Hava was the young teen who Aviv had formed an attachment to when she was in the hospital at age 6 for anorexia. As an “Afterword”, Aviv tracks down Hava’s father only to find that Hava had recently died. Aviv uses this afterward to tell more of Hava’s story and to return to her own reflections about anorexia. Aviv learned from Hava’s journals and from her father, David, that Hava had been hospitalized multiple times and was even in a coma after a suicide attempt. She had essentially run out of money and options and ended up living with her father, who was a physician, for twelve years. Hava wrote “I suppose I am one of those people that thoroughly understands myself yet I am a stranger to myself”. (p.233)This nuanced reflection, from which Aviv gets the title of her book, highlights the complicated experiences of identity and mental illness, which Aviv has so astutely represented throughout her book. In puzzling over what may have distinguished Aviv from Hava in how anorexia affected them, Aviv refers to what Louise Gluck, who was anorexic, wrote: “‘The tragedy of anorexia seems to me that its intent is not self destructive, though its outcome often is. Its intent is to construct, in the only way possible when means are so limited, a plausible self'” So Hava constructed her “plausible self” as the dependent anorexic, while Aviv says, “on these terms, perhaps my experience with the illness could be viewed as a success. After I left the hospital, my parents were a little afraid of me.
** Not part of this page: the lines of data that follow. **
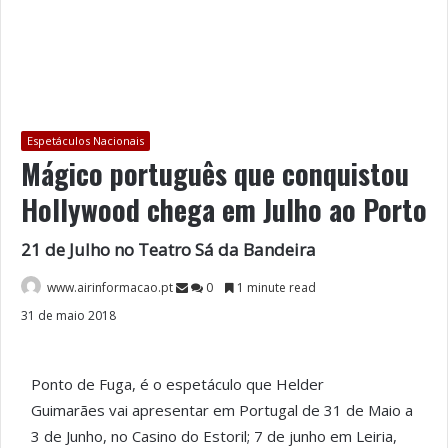
Espetáculos Nacionais
Mágico português que conquistou
Hollywood chega em Julho ao Porto
21 de Julho no Teatro Sá da Bandeira
www.airinformacao.pt
0
1 minute read
31 de maio 2018
Ponto de Fuga, é o espetáculo que Helder
Guimarães vai apresentar em Portugal de 31 de Maio a
3 de Junho, no Casino do Estoril; 7 de junho em Leiria,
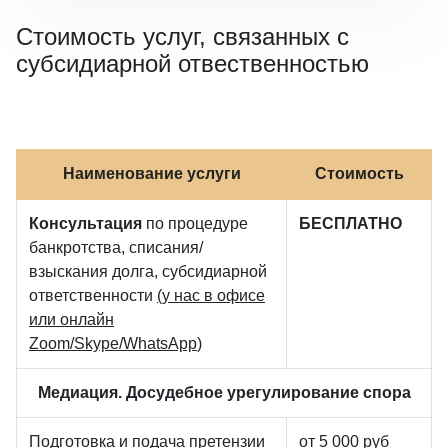
Стоимость услуг, связанных с
субсидиарной отвественностью
Наименование услуги
Стоимость
Консультация
по процедуре
БЕСПЛАТНО
банкротства, списания/
взыскания долга, субсидиарной
ответственности
(у нас в офисе
или онлайн
Zoom/Skype/WhatsApp
)
Медиация. Досудебное урегулирование спора
Подготовка и подача претензии
от 5 000 руб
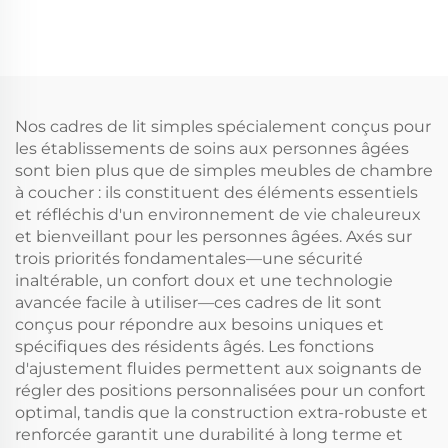
forme
Nos cadres de lit simples spécialement conçus pour
les établissements de soins aux personnes âgées
sont bien plus que de simples meubles de chambre
à coucher : ils constituent des éléments essentiels
et réfléchis d'un environnement de vie chaleureux
et bienveillant pour les personnes âgées. Axés sur
trois priorités fondamentales—une sécurité
inaltérable, un confort doux et une technologie
avancée facile à utiliser—ces cadres de lit sont
conçus pour répondre aux besoins uniques et
spécifiques des résidents âgés. Les fonctions
d'ajustement fluides permettent aux soignants de
régler des positions personnalisées pour un confort
optimal, tandis que la construction extra-robuste et
renforcée garantit une durabilité à long terme et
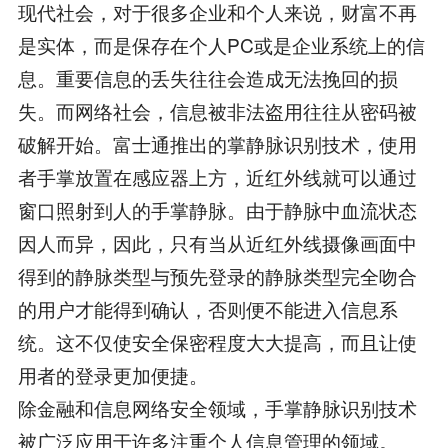
现代社会，对于很多企业和个人来说，财富不再
是实体，而是保存在个人PC或是企业系统上的信
息。重要信息的丢失往往会造成无法挽回的损
失。而网络社会，信息被非法盗用往往从密码被
破解开始。富士通推出的掌静脉识别技术，使用
者手掌放置在感应器上方，近红外线就可以通过
窗口照射到人的手掌静脉。由于静脉中血流状态
因人而异，因此，只有当从近红外线摄像画面中
得到的静脉类型与预先登录的静脉类型完全吻合
的用户才能得到确认，否则便不能进入信息系
统。这不仅使安全保密程度大大提高，而且让使
用者的登录更加便捷。
除金融和信息网络安全领域，手掌静脉识别技术
被广泛应用于许多注重个人信息管理的领域。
They deferred to my opinions, and everyone established clearer boundaries. At the same time I was given latitude to behave as oddly as I pleased. I never felt stuck in a particular story that others had created for me. I had the freedom to get bored of my behavior and to move on.” (pgs. 229-230) I suspect there is more to the reasons the outcomes for Hava and Aviv have been so different, but their age differences while in the hospital and the ways their significant parental figures treated them once they were released must have played an important role.
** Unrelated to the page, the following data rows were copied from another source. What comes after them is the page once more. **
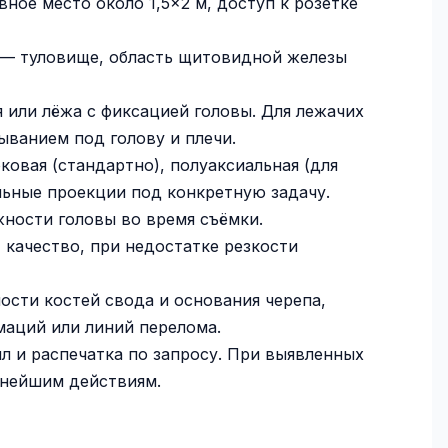
ое место около 1,5×2 м, доступ к розетке
— туловище, область щитовидной железы
 или лёжа с фиксацией головы. Для лежачих
ванием под голову и плечи.
ковая (стандартно), полуаксиальная (для
альные проекции под конкретную задачу.
ности головы во время съёмки.
 качество, при недостатке резкости
ости костей свода и основания черепа,
рмаций или линий перелома.
л и распечатка по запросу. При выявленных
ьнейшим действиям.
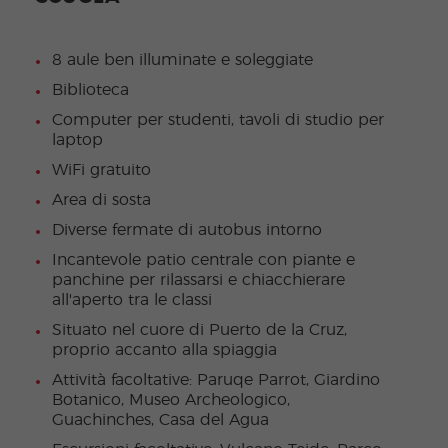
8 aule ben illuminate e soleggiate
Biblioteca
Computer per studenti, tavoli di studio per
laptop
WiFi gratuito
Area di sosta
Diverse fermate di autobus intorno
Incantevole patio centrale con piante e
panchine per rilassarsi e chiacchierare
all'aperto tra le classi
Situato nel cuore di Puerto de la Cruz,
proprio accanto alla spiaggia
Attività facoltative: Paruqe Parrot, Giardino
Botanico, Museo Archeologico,
Guachinches, Casa del Agua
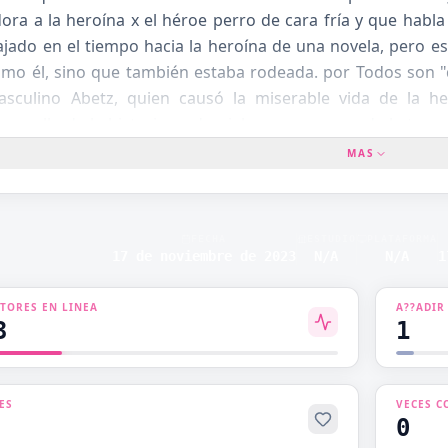
ora a la heroína x el héroe perro de cara fría y que habla
OTOME
ajado en el tiempo hacia la heroína de una novela, pero e
PROTAGONISTA
mo él, sino que también estaba rodeada. por Todos son "d
ENTE
DOMINANTE
asculino Abetz, quien causó la miserable vida de la h
sarrollo de la historia se desviaba poco a poco de la trama
ARNACIÓN
ROMANCE
nfiable hermano, el gracioso hermano pequeño y su...
MAS
CE ERÓTICO
ROMANCE ESCOLAR
CE TL
SISTEMA
FECHA
ESTUDIO
PLATAFORMA
17 de noviembre de 2023
N/A
N/A
1
O DE
VAMPIRO
A
CTORES EN LINEA
A??ADIR
VIAJE ENTRE
NZA
3
1
MUNDOS
O
ES
VECES C
0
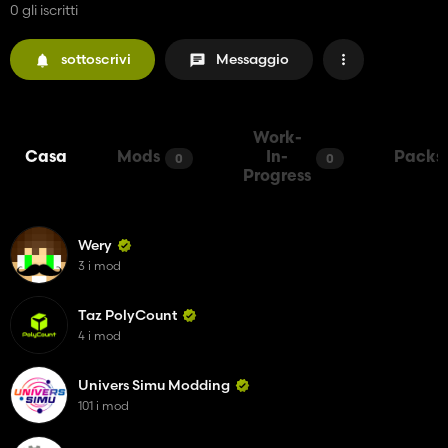
0 gli iscritti
sottoscrivi
Messaggio
Work-
Casa
Mods
In-
Packs
0
0
Progress
Wery
3 i mod
Taz PolyCount
4 i mod
Univers Simu Modding
101 i mod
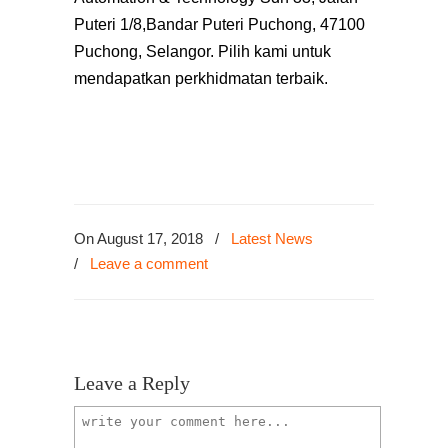
Puteri 1/8,Bandar Puteri Puchong, 47100
Puchong, Selangor. Pilih kami untuk
mendapatkan perkhidmatan terbaik.
On August 17, 2018
/
Latest News
/
Leave a comment
Leave a Reply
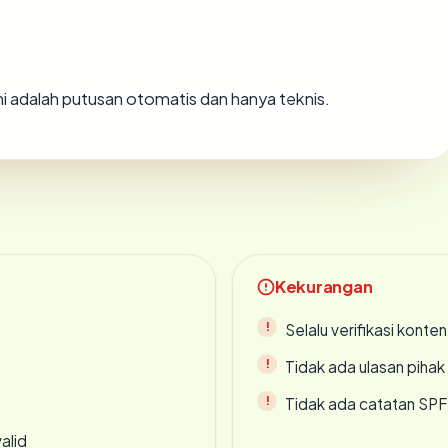
Ini adalah putusan otomatis dan hanya teknis.
Kekurangan
Selalu verifikasi kont
Tidak ada ulasan piha
Tidak ada catatan SP
alid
One of the beauties of Aviv’s book is that there is no easy summary of the stories she has told or issues she has raised. We are currently burdened by an avalanche of psychological diagnostic and self-help literature , most with attempts to simplify and offer solutions for various mental illnesses. My own research indicates the tangled web of personal, social, cultural, institutional, medical contexts within which we must all navigate in identifying and working through mental disturbances. Rachel Aviv illuminates this tangled web.